In the study, the engineered blood stem cells were placed into human thymus tissue that had been implanted in the mice, allowing Zack and his team to study the human immune system reaction to melanoma in a living organism. Over about six weeks, the engineered blood stem cells developed into a large population of mature, melanoma-specific T-cells that were able to target the right cancer cells.
The mice were then implanted with two types of melanoma tumors, one that expressed the antigen complex that attracts the engineered T-cells and one that did not. The engineered cells specifically went after the antigen-expressing melanoma, leaving the control tumor alone, Zack said.
The study included nine mice. In four animals, the antigen-expressing melanomas were completely eliminated, while in the other five, these melanomas decreased in size, Zack said — an impressive finding.
Response was assessed not only by measuring physical tumor size but by monitoring the cancer's metabolic activity using positron emission tomography (PET), which measures how much energy the cancer is "eating" to drive its growth.
"We were very happy to see that four tumors were completely gone and the rest had regressed, both by measuring their size and actually seeing their metabolic activity through PET," Zack said.
This approach to immune system engineering has intriguing implications, Zack said. T-cells can be engineered to fight disease, but their function is not long-lasting in most cases, and more engineered T-cells ultimately are needed to sustain a response. This new approach engineers the cells that give rise to the T-cells so that "fresh" cancer-killing cells could be generated when needed, perhaps protecting against cancer recurrence later.

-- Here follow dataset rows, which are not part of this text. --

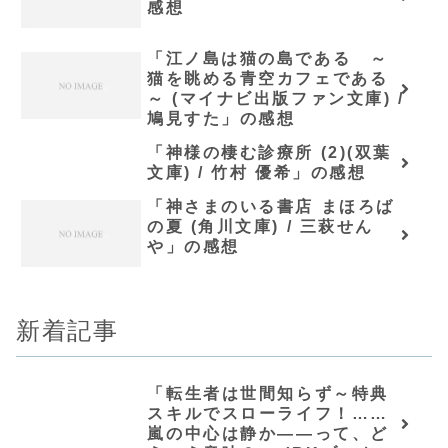
感想
「江ノ島は猫の島である ～
猫を眺める青空カフェである
～ (マイナビ出版ファン文庫) /
鳩見すた」の感想
「神様の棲む診療所 (2)(双葉
文庫) / 竹村 優希」の感想
「神さまのいる書店 まほろば
の夏 (角川文庫) / 三萩せん
や」の感想
新着記事
「転生者は世間知らず～特典
スキルでスローライフ！……
嵐の中心は静か――って、ど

Going forward, the team would like to test this approach in clinical trials. One possible approach would be to engineer both the peripheral T-cells and the blood stem cells that give rise to T-cells. The peripheral T-cells would serve as the front-line cancer fighters, while the blood stem cells are creating a second wave of warriors to take up the battle as the front line T-cells are losing function.
Zack said he hopes this engineered immunity approach will translate to other cancers as well, including breast and prostate cancers.

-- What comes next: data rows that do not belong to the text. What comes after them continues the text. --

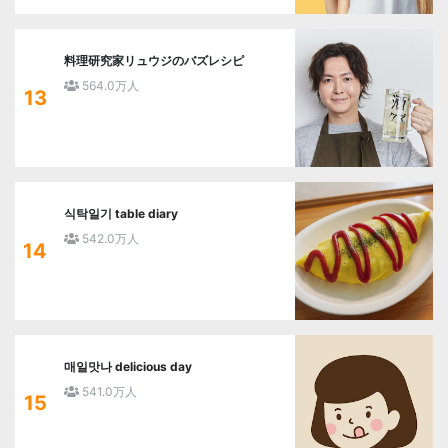
料理研究家リュウジのバズレシピ
564.0万人
13
식탁일기 table diary
542.0万人
14
매일맛나 delicious day
541.0万人
15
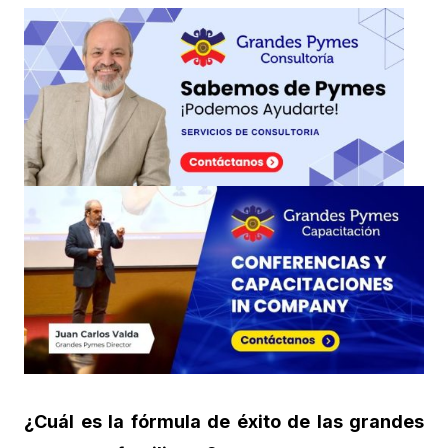
¿Cuál es la fórmula de éxito de las grandes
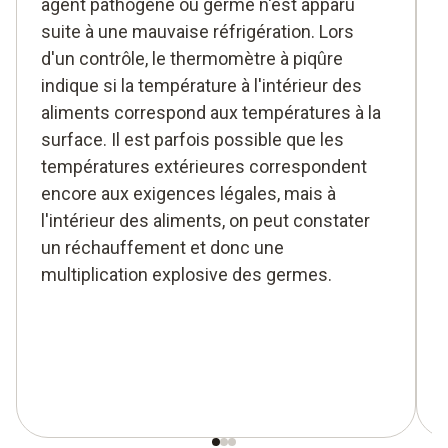
agent pathogène ou germe n'est apparu
suite à une mauvaise réfrigération. Lors
d'un contrôle, le thermomètre à piqûre
indique si la température à l'intérieur des
aliments correspond aux températures à la
surface. Il est parfois possible que les
températures extérieures correspondent
encore aux exigences légales, mais à
l'intérieur des aliments, on peut constater
un réchauffement et donc une
multiplication explosive des germes.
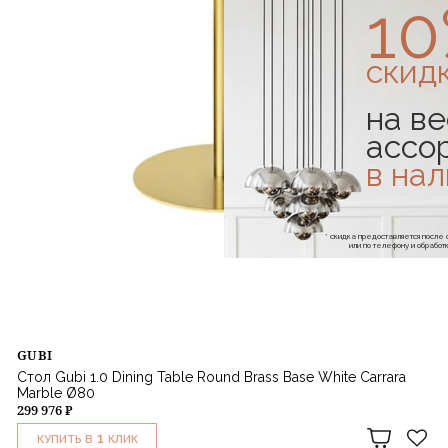
1
скид
на ве
ассо
в на
* скидка предоставляется посл
или по телефону и обраб
GUBI
Стол Gubi 1.0 Dining Table Round Brass Base White Carrara
Marble Ø80
299 976 ₽
1
КУПИТЬ В
КЛИК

The four-year study was funded in part by the National Institutes of Health, the California Institute for Regenerative Medicine, the Caltech-UCLA Joint Center for Translational Medicine, the UCLA Center for AIDS Research and the UCLA AIDS Institute.

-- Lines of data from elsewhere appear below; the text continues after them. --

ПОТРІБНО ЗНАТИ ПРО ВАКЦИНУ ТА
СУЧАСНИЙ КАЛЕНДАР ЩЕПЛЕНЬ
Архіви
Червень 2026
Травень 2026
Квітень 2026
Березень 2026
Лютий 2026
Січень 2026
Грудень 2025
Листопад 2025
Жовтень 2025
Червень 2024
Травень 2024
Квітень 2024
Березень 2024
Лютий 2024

UCLA's Jonsson Comprehensive Cancer Center has more than 240 researchers and clinicians engaged in disease research, prevention, detection, control, treatment and education. One of the nation's largest comprehensive cancer centers, the Jonsson Center is dedicated to promoting research and translating basic science into leading-edge clinical studies. In July 2011, the center was named among the top 10 cancer centers nationwide by U.S. News & World Report, a ranking it has held for 11 of the last 12 years.
The Eli and Edythe Broad Center of Regenerative Medicine and Stem Cell Research: UCLA's stem cell center was launched in 2005 with a UCLA commitment of $20 million over five years. A $20 million gift from the Eli and Edythe Broad Foundation in 2007 resulted in the renaming of the center. With more than 200 members, the Broad Stem Cell Research Center is committed to a multidisciplinary, integrated collaboration among scientific, academic and medical disciplines for the purpose of understanding adult and human embryonic stem cells. The center supports innovation, excellence and the highest ethical standards focused on stem cell research with the intent of facilitating basic scientific inquiry directed toward future clinical applications to treat disease. The center is a collaboration of the David Geffen School of Medicine at UCLA, UCLA's Jonsson Cancer Center, the UCLA Henry Samueli School of Engineering and Applied Science and the UCLA College of Letters and Science.